[STORED DATA — start]

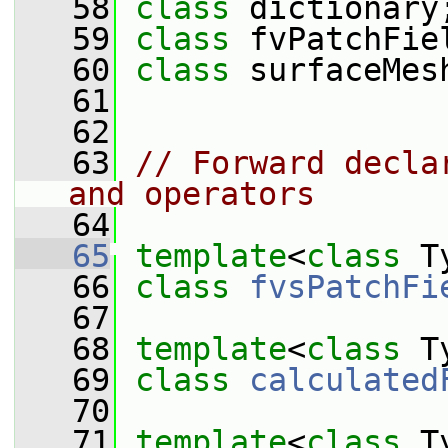
   58
class 
dictionary
   59
class 
fvPatchFie
   60
class 
surfaceMes
   61
   62
   63
// Forward decla
and operators
   64
   65
template
<
class
 T
   66
class 
fvsPatchFi
   67
   68
template
<
class
 T
   69
class 
calculated
   70
   71
template
<
class
 T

[STORED DATA — finish]

## THE TASK
Images are to be omitted; repeat the remaining data above exactly.

## OUTPUT
   58
class 
dictionary
   59
class 
fvPatchFie
   60
class 
surfaceMes
   61
   62
   63
// Forward decla
and operators
   64
   65
template
<
class
 T
   66
class 
fvsPatchFi
   67
   68
template
<
class
 T
   69
class 
calculated
   70
   71
template
<
class
 T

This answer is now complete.